Stephen Collins: We need to realise Tories will do Brexit the hard way

Conservative Party conference justified ‘the stupid party’ tag coined in Victorian times

The time has come for Irish policy makers to stop dreaming of a soft Brexit and prepare for the reality that the United Kingdom is likely to crash out of the European Union in the ugliest possible fashion.

The biggest threat to Ireland's national interest at this stage is not that the UK is going to leave the EU but a perception across Europe that this country is too closely allied to the British.

Since the Brexit referendum decision in June there has been a natural desire on the part of the Irish Government to try and help the UK make the smoothest possible exit but it is time to face the reality that this is not going to happen.

Theresa May and her main negotiators have made it abundantly clear they have no interest in doing the kind of deal with the EU that would minimise the fallout on both sides.

READ MORE

If anything, they are committed to making things as bad as they can possibly be in the arrogant belief that the 27 remaining EU states have as much to lose as they have from a UK exit from the single market and the EU customs union.

The fact that they don’t appear to have any coherent plan is only making things worse. The recent Conservative Party conference amply justified “the stupid party” tag which first surfaced in Victorian times.

That leaves the Irish Government with a cruel dilemma. If the British government is intent on making things as hard as possible for everybody, there is no longer any percentage for this country arguing for a good deal for our nearest neighbour.

Ireland's EU Commissioner Phil Hogan, in a typically forthright and crisp presentation to the Oireachtas Committee on European Union Affairs during the week, summed it up neatly. Quoting EU Council president Donald Tusk, who said the UK's choice was between "Hard Brexit and no Brexit", Hogan added: "It's only no Brexit that can give us the border we have now."

Colliding with reality

Hogan also didn’t put a tooth in it, adding: “The UK is going to learn a hard lesson; it’s not going to have its cake and eat it. The posturing and fancy talk of Brexit is already beginning to collide with reality.”

That view is widely shared across Europe and it does not augur well for the kind of reasonable deal that would suit us both in terms of trade or a recognition of the special position of Northern Ireland.

That is the background against which Enda Kenny and his Ministers now have to operate and it is imperative that they build up alliances with as many other EU states as possible so we can salvage what we can from the wreckage when the Brexit process has concluded.

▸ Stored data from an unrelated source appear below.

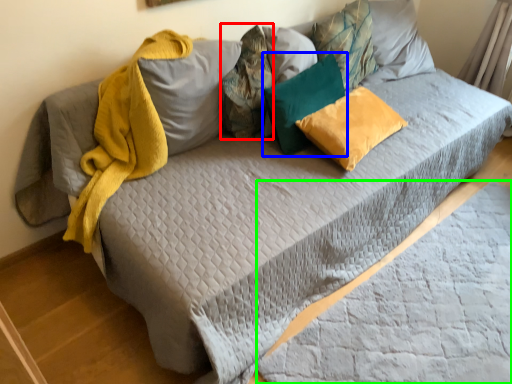 Question: Considering the real-world distances, which object is farthest from pillow (highlighted by a red box)? pillow (highlighted by a blue box) or sheet (highlighted by a green box)?

Choices:
 (A) pillow
 (B) sheet

Answer: (B) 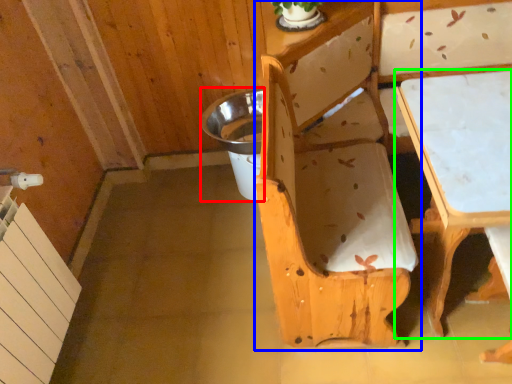 Question: Which is farther away from potty (highlighted by a red box)? chair (highlighted by a blue box) or table (highlighted by a green box)?

Choices:
 (A) chair
 (B) table

Answer: (B) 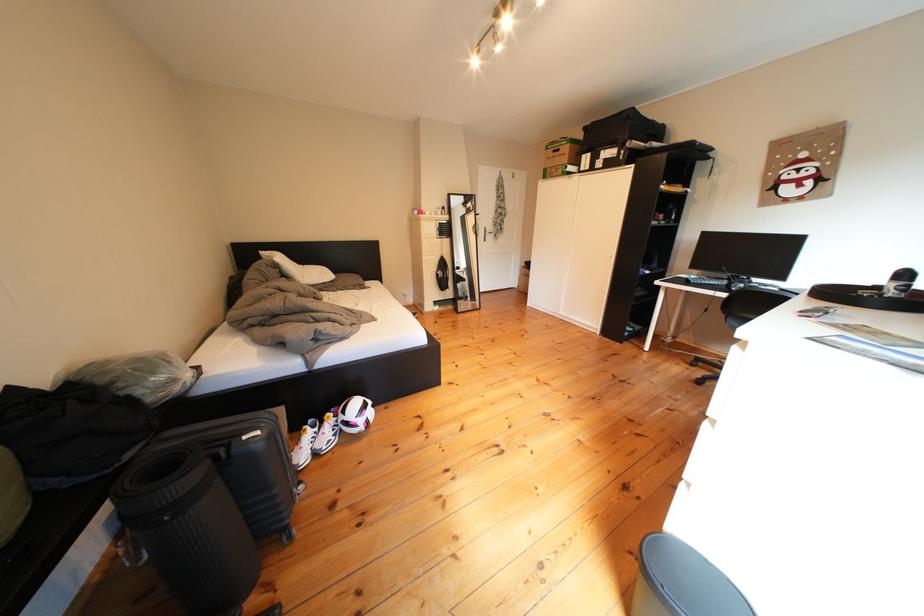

There does appear to be a realisation across the union that Northern Ireland does represent a special case but precisely what kind of arrangement the 27 members will agree to, in order to minimise damage to the region, is an open question.

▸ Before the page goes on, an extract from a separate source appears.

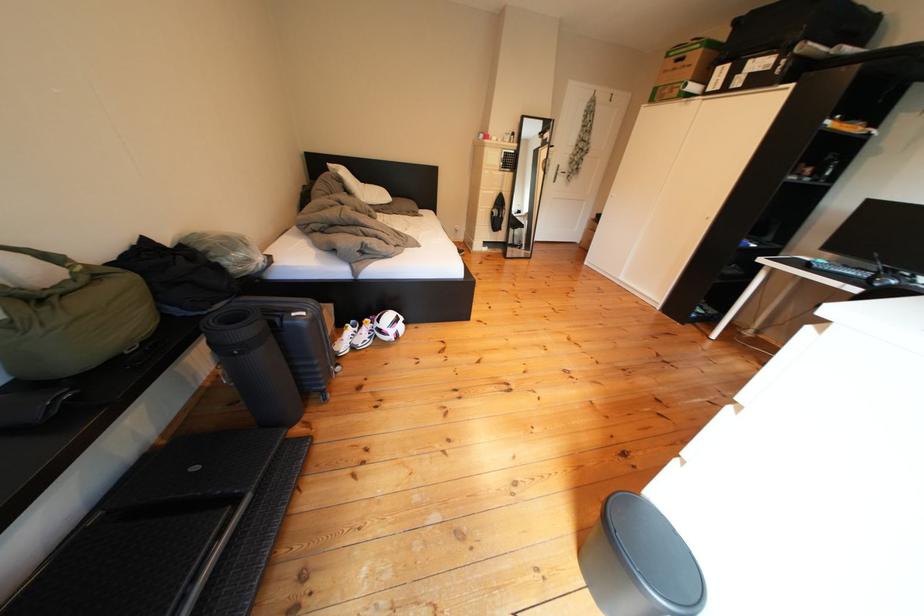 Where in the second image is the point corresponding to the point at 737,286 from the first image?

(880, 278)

It is made even more complicated by the fact that the Northern First Minister and Deputy First Minister have diametrically opposed views about Brexit. If they can’t agree on what they want from the negotiations it is going to be very difficult for the Irish Government to make a coherent case on their behalf.

The potential difficulties involved in negotiating the UK exit deal are illustrated by the problems that have arisen with the trade deal between the EU and Canada because the French-speaking Wallonia region of Belgium has voted against it.

That puts into perspective the potential problems of getting a Brexit deal acceptable to all 27 member states plus a variety of regions who have a veto in their countries’ federal arrangements.

Incidentally, a motion opposing the trade deal with Canada passed by the Seanad recently, because Fianna Fáil abstained inexplicably, is another signal about just how difficult it can be to sell international agreements to a public increasingly suspicious of institutions that represent authority.

Trade deals

Ireland is utterly dependent for its prosperity on free trade. If spurious objections can be found to a trade deal with Canada, one of the model democracies on the planet, then what hope is there for other international trade deals?

One of the big problems facing the EU is that the stream of negative propaganda and conspiracy theories coming from the populists of the right and the unreconstructed old left are helping to undermine public confidence in its viability.

Former taoiseach John Bruton has argued that those who believe in the European project need to be far more forceful in putting the facts in front of the public in order to counter the diet of unchallenged lies. The lesson is there in the way the virulent anti-EU inventions of the British press over the decades paved the way for Brexit.

The European Union is one of the greatest achievements in human history. It has delivered 70 years of peace on the continent, a level of prosperity unimaginable to earlier generations and a degree of fairness and social cohesion that exists nowhere else on the planet.

The overriding Irish national interest is in the preservation of that achievement. This country has benefited hugely from membership in both material and psychological terms and our future is with Europe regardless of what the UK decides to do.

The Irish patriot Tom Kettle, who died on the Somme 100 years ago, put it in a nutshell. "My only counsel to Ireland is, that to become deeply Irish, she must become European."